Думаю, не отъезжает ли крыша окончательно.
Оглядываясь вокруг, понимаю, что комната новая, не та, что вчера была. Стеклянных стен нет – четыре серые, отлично сочетающиеся с серым полом и серым потолком. Эта новая комната невелика, тусклый свет идет из скрытых источников между потолком и стенами.
Память превратилась в лоскутное одеяло из приходящих и уходящих докторов, и где-то вклинивается еда, на удивление нормальная.

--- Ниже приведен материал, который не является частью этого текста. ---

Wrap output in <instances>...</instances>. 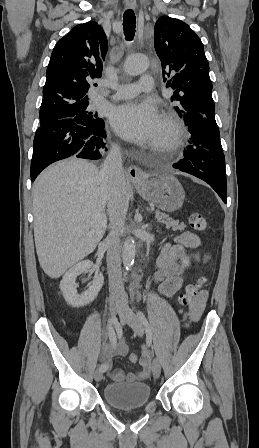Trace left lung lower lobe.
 Listing matches in <instances>:
<instances>
[{"label":"left lung lower lobe","mask_w":259,"mask_h":448,"mask_svg":"<svg viewBox=\"0 0 259 448\" xmlns=\"http://www.w3.org/2000/svg\"><path fill=\"white\" fill-rule=\"evenodd\" d=\"M183 118L191 133L190 145L173 167L204 180L227 203L225 157L215 117L188 112Z\"/></svg>","instance_id":"obj_1"}]
</instances>
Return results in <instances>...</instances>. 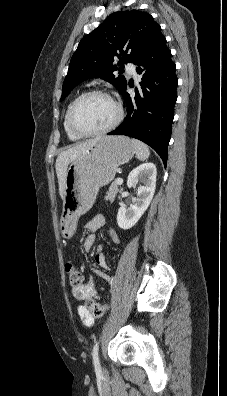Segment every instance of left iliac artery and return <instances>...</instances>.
<instances>
[{"label":"left iliac artery","instance_id":"44dca946","mask_svg":"<svg viewBox=\"0 0 227 396\" xmlns=\"http://www.w3.org/2000/svg\"><path fill=\"white\" fill-rule=\"evenodd\" d=\"M98 349H99V342H96V344L93 347L92 356H93L95 371L97 374L101 373V365L99 362Z\"/></svg>","mask_w":227,"mask_h":396}]
</instances>
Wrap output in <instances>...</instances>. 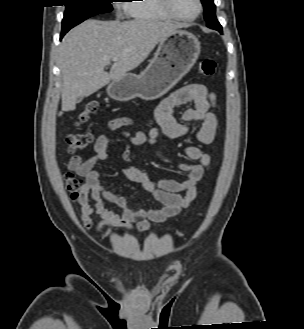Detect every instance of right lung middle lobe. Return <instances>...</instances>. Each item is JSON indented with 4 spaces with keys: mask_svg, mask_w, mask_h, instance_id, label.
Instances as JSON below:
<instances>
[{
    "mask_svg": "<svg viewBox=\"0 0 304 329\" xmlns=\"http://www.w3.org/2000/svg\"><path fill=\"white\" fill-rule=\"evenodd\" d=\"M62 33L68 32L89 17L112 11V0H65Z\"/></svg>",
    "mask_w": 304,
    "mask_h": 329,
    "instance_id": "obj_1",
    "label": "right lung middle lobe"
}]
</instances>
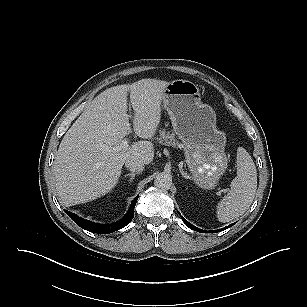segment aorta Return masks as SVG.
<instances>
[{
	"mask_svg": "<svg viewBox=\"0 0 307 307\" xmlns=\"http://www.w3.org/2000/svg\"><path fill=\"white\" fill-rule=\"evenodd\" d=\"M154 184L159 189L168 190L172 185V176L165 172L159 173L155 177Z\"/></svg>",
	"mask_w": 307,
	"mask_h": 307,
	"instance_id": "obj_1",
	"label": "aorta"
}]
</instances>
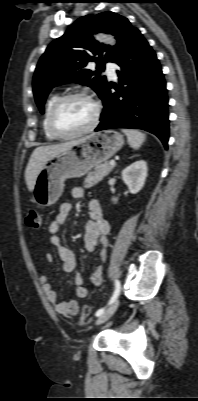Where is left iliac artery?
Listing matches in <instances>:
<instances>
[{"label": "left iliac artery", "mask_w": 198, "mask_h": 401, "mask_svg": "<svg viewBox=\"0 0 198 401\" xmlns=\"http://www.w3.org/2000/svg\"><path fill=\"white\" fill-rule=\"evenodd\" d=\"M114 285H115V290H114V293H113V295H112V297H111V299H110L108 305L113 304V303L117 300V298H118V296H119V294H120L121 285H120L119 280L116 279ZM104 311H105V307H104V308H101V309H99V310H97L96 313H95V315H96L97 317H99V316H101V315L104 313Z\"/></svg>", "instance_id": "left-iliac-artery-1"}]
</instances>
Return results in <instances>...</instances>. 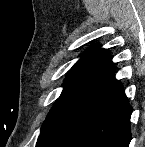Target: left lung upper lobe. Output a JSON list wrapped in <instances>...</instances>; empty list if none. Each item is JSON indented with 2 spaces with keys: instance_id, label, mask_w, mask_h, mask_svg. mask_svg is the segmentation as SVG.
Segmentation results:
<instances>
[{
  "instance_id": "5c2ea615",
  "label": "left lung upper lobe",
  "mask_w": 145,
  "mask_h": 147,
  "mask_svg": "<svg viewBox=\"0 0 145 147\" xmlns=\"http://www.w3.org/2000/svg\"><path fill=\"white\" fill-rule=\"evenodd\" d=\"M108 58L107 50L93 45L70 69L64 89L41 127L36 147H44L62 135Z\"/></svg>"
}]
</instances>
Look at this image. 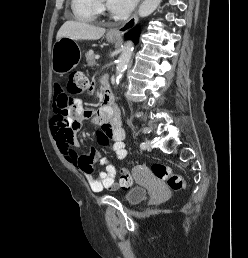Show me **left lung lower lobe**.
<instances>
[{"label": "left lung lower lobe", "mask_w": 248, "mask_h": 258, "mask_svg": "<svg viewBox=\"0 0 248 258\" xmlns=\"http://www.w3.org/2000/svg\"><path fill=\"white\" fill-rule=\"evenodd\" d=\"M138 29H134V30H131L130 32H128L126 35H125V38L126 39H132V40H136L137 37H138Z\"/></svg>", "instance_id": "left-lung-lower-lobe-1"}]
</instances>
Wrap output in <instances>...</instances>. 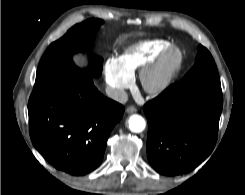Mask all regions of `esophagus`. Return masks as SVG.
I'll return each mask as SVG.
<instances>
[{
    "label": "esophagus",
    "instance_id": "1",
    "mask_svg": "<svg viewBox=\"0 0 245 195\" xmlns=\"http://www.w3.org/2000/svg\"><path fill=\"white\" fill-rule=\"evenodd\" d=\"M137 111V108L134 106H129L126 108L127 113H135Z\"/></svg>",
    "mask_w": 245,
    "mask_h": 195
}]
</instances>
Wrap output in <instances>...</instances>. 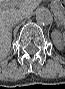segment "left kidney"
I'll list each match as a JSON object with an SVG mask.
<instances>
[{"label": "left kidney", "mask_w": 65, "mask_h": 89, "mask_svg": "<svg viewBox=\"0 0 65 89\" xmlns=\"http://www.w3.org/2000/svg\"><path fill=\"white\" fill-rule=\"evenodd\" d=\"M52 39H53V42H54L55 46L58 49H62L63 48V38H62V35H60L59 33H56V34H54Z\"/></svg>", "instance_id": "1"}]
</instances>
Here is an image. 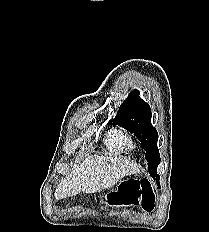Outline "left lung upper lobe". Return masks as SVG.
<instances>
[{"label": "left lung upper lobe", "instance_id": "obj_1", "mask_svg": "<svg viewBox=\"0 0 209 232\" xmlns=\"http://www.w3.org/2000/svg\"><path fill=\"white\" fill-rule=\"evenodd\" d=\"M151 116L149 104L139 97V91L134 90L119 107L114 123L134 133L141 142L146 151L149 174L159 184L160 177L156 172L160 163L158 133L151 124Z\"/></svg>", "mask_w": 209, "mask_h": 232}]
</instances>
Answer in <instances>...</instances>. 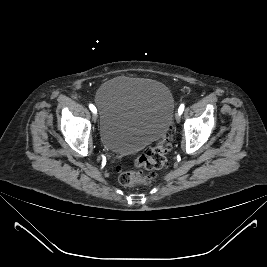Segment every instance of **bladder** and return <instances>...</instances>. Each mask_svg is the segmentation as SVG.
<instances>
[{"label":"bladder","mask_w":267,"mask_h":267,"mask_svg":"<svg viewBox=\"0 0 267 267\" xmlns=\"http://www.w3.org/2000/svg\"><path fill=\"white\" fill-rule=\"evenodd\" d=\"M103 146L131 153L161 138L169 129L174 99L164 84L125 76L105 82L95 98Z\"/></svg>","instance_id":"1"}]
</instances>
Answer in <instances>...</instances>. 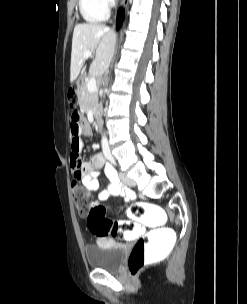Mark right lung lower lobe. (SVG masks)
Returning <instances> with one entry per match:
<instances>
[{
  "mask_svg": "<svg viewBox=\"0 0 247 304\" xmlns=\"http://www.w3.org/2000/svg\"><path fill=\"white\" fill-rule=\"evenodd\" d=\"M123 19H124V13L121 10H119L117 17V29L122 25Z\"/></svg>",
  "mask_w": 247,
  "mask_h": 304,
  "instance_id": "obj_1",
  "label": "right lung lower lobe"
}]
</instances>
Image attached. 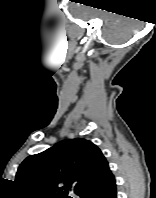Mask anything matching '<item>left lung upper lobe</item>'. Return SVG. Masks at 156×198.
Instances as JSON below:
<instances>
[{"mask_svg": "<svg viewBox=\"0 0 156 198\" xmlns=\"http://www.w3.org/2000/svg\"><path fill=\"white\" fill-rule=\"evenodd\" d=\"M109 171L101 150L91 141L78 138L27 157L15 181L27 198H71L67 196L69 191L81 196Z\"/></svg>", "mask_w": 156, "mask_h": 198, "instance_id": "5c2ea615", "label": "left lung upper lobe"}]
</instances>
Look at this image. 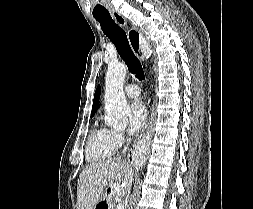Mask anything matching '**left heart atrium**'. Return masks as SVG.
<instances>
[{
	"label": "left heart atrium",
	"instance_id": "obj_1",
	"mask_svg": "<svg viewBox=\"0 0 253 209\" xmlns=\"http://www.w3.org/2000/svg\"><path fill=\"white\" fill-rule=\"evenodd\" d=\"M147 108L142 101H135L130 107L129 132L138 133L145 125L147 119Z\"/></svg>",
	"mask_w": 253,
	"mask_h": 209
}]
</instances>
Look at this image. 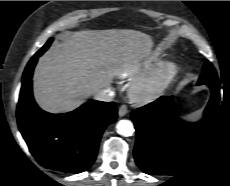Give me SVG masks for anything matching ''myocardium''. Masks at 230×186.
I'll use <instances>...</instances> for the list:
<instances>
[{
    "instance_id": "myocardium-1",
    "label": "myocardium",
    "mask_w": 230,
    "mask_h": 186,
    "mask_svg": "<svg viewBox=\"0 0 230 186\" xmlns=\"http://www.w3.org/2000/svg\"><path fill=\"white\" fill-rule=\"evenodd\" d=\"M173 61H164L151 71L136 78L129 87V96L135 103L146 104L159 98L179 74Z\"/></svg>"
}]
</instances>
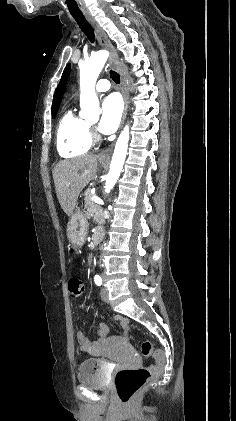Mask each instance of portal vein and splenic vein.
Instances as JSON below:
<instances>
[{
  "instance_id": "1",
  "label": "portal vein and splenic vein",
  "mask_w": 236,
  "mask_h": 421,
  "mask_svg": "<svg viewBox=\"0 0 236 421\" xmlns=\"http://www.w3.org/2000/svg\"><path fill=\"white\" fill-rule=\"evenodd\" d=\"M91 200H95L98 204H104L102 198H99V196H92Z\"/></svg>"
}]
</instances>
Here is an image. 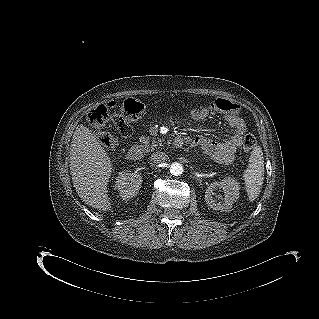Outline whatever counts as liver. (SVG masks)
<instances>
[{
	"label": "liver",
	"mask_w": 319,
	"mask_h": 319,
	"mask_svg": "<svg viewBox=\"0 0 319 319\" xmlns=\"http://www.w3.org/2000/svg\"><path fill=\"white\" fill-rule=\"evenodd\" d=\"M113 165L96 135L80 124L72 137L70 172L85 204L103 212L111 208L107 185Z\"/></svg>",
	"instance_id": "6515ba94"
}]
</instances>
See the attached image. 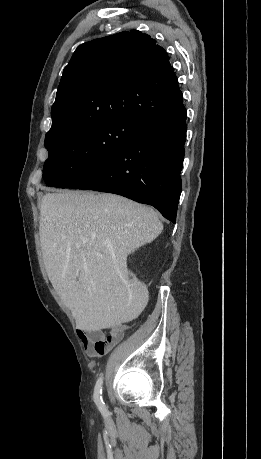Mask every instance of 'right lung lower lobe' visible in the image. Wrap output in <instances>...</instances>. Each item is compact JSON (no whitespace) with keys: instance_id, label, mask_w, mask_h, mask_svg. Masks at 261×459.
<instances>
[{"instance_id":"right-lung-lower-lobe-1","label":"right lung lower lobe","mask_w":261,"mask_h":459,"mask_svg":"<svg viewBox=\"0 0 261 459\" xmlns=\"http://www.w3.org/2000/svg\"><path fill=\"white\" fill-rule=\"evenodd\" d=\"M186 116L182 99L144 122L118 154L70 188L122 195L154 206L175 223L182 189Z\"/></svg>"}]
</instances>
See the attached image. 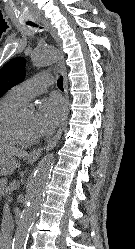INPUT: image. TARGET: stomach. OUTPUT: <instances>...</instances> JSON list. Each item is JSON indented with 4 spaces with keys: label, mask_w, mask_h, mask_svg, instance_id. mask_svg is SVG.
<instances>
[{
    "label": "stomach",
    "mask_w": 135,
    "mask_h": 249,
    "mask_svg": "<svg viewBox=\"0 0 135 249\" xmlns=\"http://www.w3.org/2000/svg\"><path fill=\"white\" fill-rule=\"evenodd\" d=\"M17 167V161L14 156L0 150V176H7Z\"/></svg>",
    "instance_id": "1"
}]
</instances>
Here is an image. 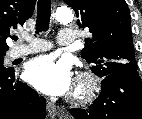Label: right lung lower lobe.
<instances>
[{
	"instance_id": "1",
	"label": "right lung lower lobe",
	"mask_w": 142,
	"mask_h": 119,
	"mask_svg": "<svg viewBox=\"0 0 142 119\" xmlns=\"http://www.w3.org/2000/svg\"><path fill=\"white\" fill-rule=\"evenodd\" d=\"M46 100L20 82L13 69L0 73V119H45Z\"/></svg>"
}]
</instances>
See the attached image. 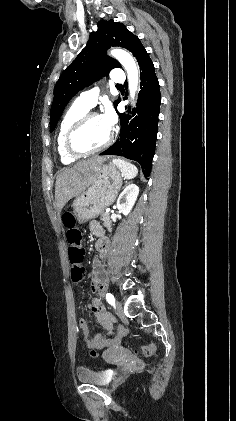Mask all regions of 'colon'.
Listing matches in <instances>:
<instances>
[{
	"label": "colon",
	"mask_w": 236,
	"mask_h": 421,
	"mask_svg": "<svg viewBox=\"0 0 236 421\" xmlns=\"http://www.w3.org/2000/svg\"><path fill=\"white\" fill-rule=\"evenodd\" d=\"M62 222L67 228V241H68V255L71 268V279L74 283H79L84 275L85 269L81 266V262L84 258L85 250L82 246V234L76 227V219L71 211H66L62 215ZM156 346L153 342L142 345L138 349V353L149 357L155 353ZM93 357L96 356L95 351H91Z\"/></svg>",
	"instance_id": "obj_1"
}]
</instances>
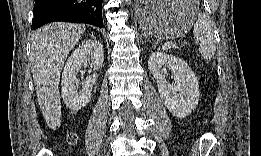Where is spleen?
Here are the masks:
<instances>
[{
	"instance_id": "3e777b00",
	"label": "spleen",
	"mask_w": 261,
	"mask_h": 156,
	"mask_svg": "<svg viewBox=\"0 0 261 156\" xmlns=\"http://www.w3.org/2000/svg\"><path fill=\"white\" fill-rule=\"evenodd\" d=\"M193 33L195 38L200 41L199 52L205 60L211 59L216 52V41L213 27L204 14L198 16L194 25Z\"/></svg>"
}]
</instances>
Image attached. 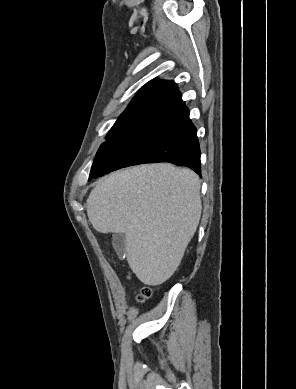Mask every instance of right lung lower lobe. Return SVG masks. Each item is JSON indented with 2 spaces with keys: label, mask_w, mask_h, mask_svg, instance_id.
Listing matches in <instances>:
<instances>
[{
  "label": "right lung lower lobe",
  "mask_w": 296,
  "mask_h": 389,
  "mask_svg": "<svg viewBox=\"0 0 296 389\" xmlns=\"http://www.w3.org/2000/svg\"><path fill=\"white\" fill-rule=\"evenodd\" d=\"M200 156L197 129L187 116L157 141L143 163L170 162L177 166L188 167L201 176ZM111 171L114 170L91 171L89 180Z\"/></svg>",
  "instance_id": "right-lung-lower-lobe-1"
}]
</instances>
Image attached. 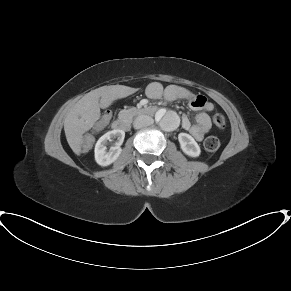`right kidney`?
I'll return each mask as SVG.
<instances>
[{
  "label": "right kidney",
  "instance_id": "obj_1",
  "mask_svg": "<svg viewBox=\"0 0 291 291\" xmlns=\"http://www.w3.org/2000/svg\"><path fill=\"white\" fill-rule=\"evenodd\" d=\"M125 137L123 130H112L99 138L95 145V160L101 166H108L113 163L121 154V145ZM116 139L114 146L108 150L106 145L109 141Z\"/></svg>",
  "mask_w": 291,
  "mask_h": 291
}]
</instances>
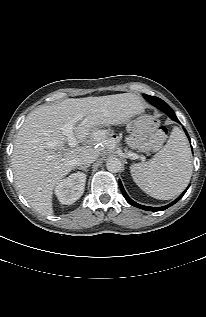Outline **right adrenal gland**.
<instances>
[{"mask_svg":"<svg viewBox=\"0 0 206 317\" xmlns=\"http://www.w3.org/2000/svg\"><path fill=\"white\" fill-rule=\"evenodd\" d=\"M89 166H90V165L80 166V167H78L77 169H80V170H83V171L87 172V168H88Z\"/></svg>","mask_w":206,"mask_h":317,"instance_id":"2a0ac1e0","label":"right adrenal gland"}]
</instances>
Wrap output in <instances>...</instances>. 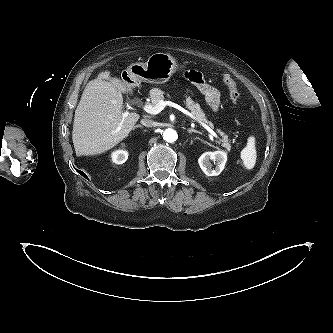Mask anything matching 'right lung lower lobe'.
<instances>
[{
  "mask_svg": "<svg viewBox=\"0 0 333 333\" xmlns=\"http://www.w3.org/2000/svg\"><path fill=\"white\" fill-rule=\"evenodd\" d=\"M77 172H78L79 174H81L82 176H84L85 178H87V176H86V174H85L84 172L79 171V170H77Z\"/></svg>",
  "mask_w": 333,
  "mask_h": 333,
  "instance_id": "right-lung-lower-lobe-1",
  "label": "right lung lower lobe"
}]
</instances>
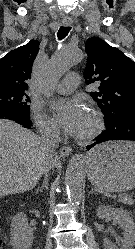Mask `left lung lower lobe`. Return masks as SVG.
<instances>
[{"mask_svg": "<svg viewBox=\"0 0 135 249\" xmlns=\"http://www.w3.org/2000/svg\"><path fill=\"white\" fill-rule=\"evenodd\" d=\"M106 130L95 142L86 148L90 150L96 144L108 140H132L135 141V109H124L115 114L111 121H105Z\"/></svg>", "mask_w": 135, "mask_h": 249, "instance_id": "obj_1", "label": "left lung lower lobe"}]
</instances>
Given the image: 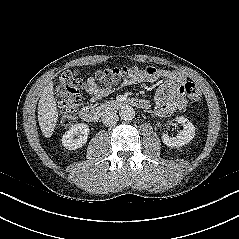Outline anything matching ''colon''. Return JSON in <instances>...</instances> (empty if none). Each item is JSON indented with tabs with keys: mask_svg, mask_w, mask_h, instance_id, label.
<instances>
[{
	"mask_svg": "<svg viewBox=\"0 0 239 239\" xmlns=\"http://www.w3.org/2000/svg\"><path fill=\"white\" fill-rule=\"evenodd\" d=\"M134 74L133 68L120 67L98 70L95 72V77L102 87L110 88L127 81ZM181 89L186 92L191 103H200L201 92L195 84L186 83ZM56 95L60 104L62 125L66 127L73 125L76 122L81 102V81L77 72L67 71L60 76Z\"/></svg>",
	"mask_w": 239,
	"mask_h": 239,
	"instance_id": "1",
	"label": "colon"
}]
</instances>
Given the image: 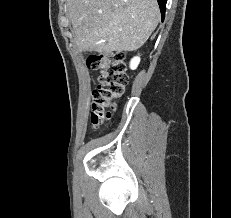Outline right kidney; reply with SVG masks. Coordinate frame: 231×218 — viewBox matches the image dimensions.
I'll return each instance as SVG.
<instances>
[{
  "instance_id": "right-kidney-1",
  "label": "right kidney",
  "mask_w": 231,
  "mask_h": 218,
  "mask_svg": "<svg viewBox=\"0 0 231 218\" xmlns=\"http://www.w3.org/2000/svg\"><path fill=\"white\" fill-rule=\"evenodd\" d=\"M139 62H140V58L139 57L133 58L131 60V65H130L131 69H135L138 66Z\"/></svg>"
}]
</instances>
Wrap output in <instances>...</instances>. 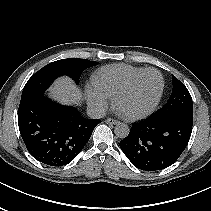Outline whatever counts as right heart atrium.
Instances as JSON below:
<instances>
[{"instance_id": "d8ad5b80", "label": "right heart atrium", "mask_w": 211, "mask_h": 211, "mask_svg": "<svg viewBox=\"0 0 211 211\" xmlns=\"http://www.w3.org/2000/svg\"><path fill=\"white\" fill-rule=\"evenodd\" d=\"M88 100L98 110L105 109L110 101V96L102 89L92 85L87 90Z\"/></svg>"}]
</instances>
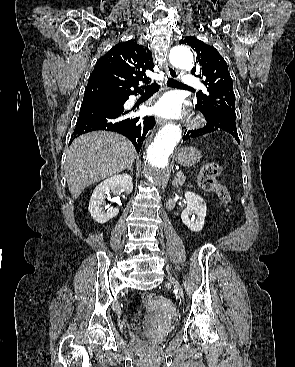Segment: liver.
Masks as SVG:
<instances>
[{
    "label": "liver",
    "instance_id": "obj_1",
    "mask_svg": "<svg viewBox=\"0 0 295 367\" xmlns=\"http://www.w3.org/2000/svg\"><path fill=\"white\" fill-rule=\"evenodd\" d=\"M135 157L133 144L116 133L95 131L76 138L67 150L65 163L72 197L78 198L89 185L127 169Z\"/></svg>",
    "mask_w": 295,
    "mask_h": 367
}]
</instances>
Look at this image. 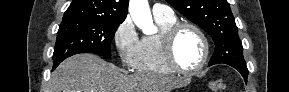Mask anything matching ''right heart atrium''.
<instances>
[{
	"label": "right heart atrium",
	"mask_w": 289,
	"mask_h": 92,
	"mask_svg": "<svg viewBox=\"0 0 289 92\" xmlns=\"http://www.w3.org/2000/svg\"><path fill=\"white\" fill-rule=\"evenodd\" d=\"M115 48L122 64L127 68H135L140 40L130 18L124 19L116 28L113 36Z\"/></svg>",
	"instance_id": "obj_1"
}]
</instances>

Конечно, это единственная нормальная вещь, которую я в состоянии уверенно назвать. Потому что я в будущем. И мне двести лет. И у меня глюки. И еще здесь эти чертовы инопланетяне, хотя черт его знает вообще, что это за «здесь» такое.
Я бы не отказалась снова погрузиться в кому, будьте добры.
Лежу на кровати, все еще запутавшись в мягких белых простынях, когда сажусь, становится чуть лучше. Сердце по-прежнему колотится, но голова уже не кружится, в глазах не плывет. И – удача! – в изножье кровати ждет меня одежда, сложенная аккуратной серой стопкой.
Я к ней наклоняюсь – и на идеально белые простыни падают две красных капли.
Кровь.
Прикасаюсь к носу и отнимаю испачканные красным пальцы. Над небольшим умывальником в углу есть зеркало, и я иду отмыться. Кровь размазалась по верхней губе отвратительными усами и…
Кошкин хвост, что у меня с прической?
Стрижка – все та же небрежная пикси, как было всегда, но у своего отражения я вижу широкую белую прядь на челке. Запускаю туда пальцы, думая, что это еще одно последствие долговременной заморозки. А может, я больна. Может, надо кому-то сказать. Хотя, наверное, это чудо, что после двухсот лет анабиоза на неисправном корабле я отделалась всего лишь кровью из носа и несколькими белыми прядями.
Ладно, кровью из носа, несколькими белыми прядями и галлюцинациями.
Отмываю лицо и перехожу к одеванию. Белую пижаму меняю на нечто среднее между школьной формой и какой-то спортивной одеждой. Есть и белье – лифчик несколько оптимистично оценивает мои достоинства, – легинсы и рубашка с длинными рукавами. На груди логотип, мне незнакомый.
Возле двери я замечаю пару ботинок, и в этот момент до меня доходит, что на панели рядом с этой дверью горит красная лампочка. Мгновение размышляю, не заперта ли она и есть ли смысл это проверять.
Да нет. Куда мне идти?
В углу второй красный огонек – камера, наверное.
Пока я на нее смотрю, раздается тихий стук в дверь, и когда она отъезжает в сторону, за ней стоит Капитан Красавчик – тот парень, что меня с «Хэдфилда» вытащил. Он в той же сине-серой одежде, что и я, а с ним мой предыдущий воображаемый посетитель, и у него едва заметный, тень фактически, синяк на челюсти. В руках у Тая красный сверток с бантом наверху – единственное цветное пятно в комнате. Если моей крови не считать, конечно.